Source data
+===+

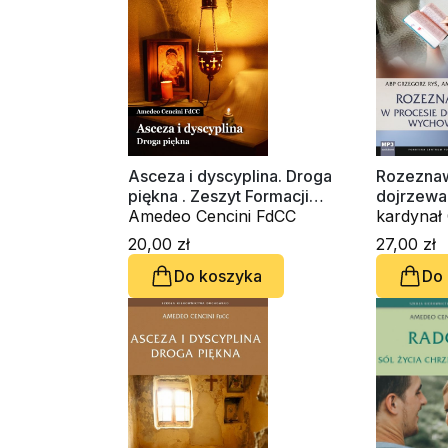
Asceza i dyscyplina. Droga
Rozeznaw
piękna . Zeszyt Formacji
dojrzewa
Duchowej nr 93
Amedeo Cencini FdCC
(CD-audi
kardynał G
Amedeo C
20,00 zł
27,00 zł
Do koszyka
Do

+===+

**What is required:**
Retype the records verbatim, but not their images.

**Response for this exercise:**
Asceza i dyscyplina. Droga
Rozeznaw
piękna . Zeszyt Formacji
dojrzewa
Duchowej nr 93
Amedeo Cencini FdCC
(CD-audi
kardynał G
Amedeo C
20,00 zł
27,00 zł
Do koszyka
Do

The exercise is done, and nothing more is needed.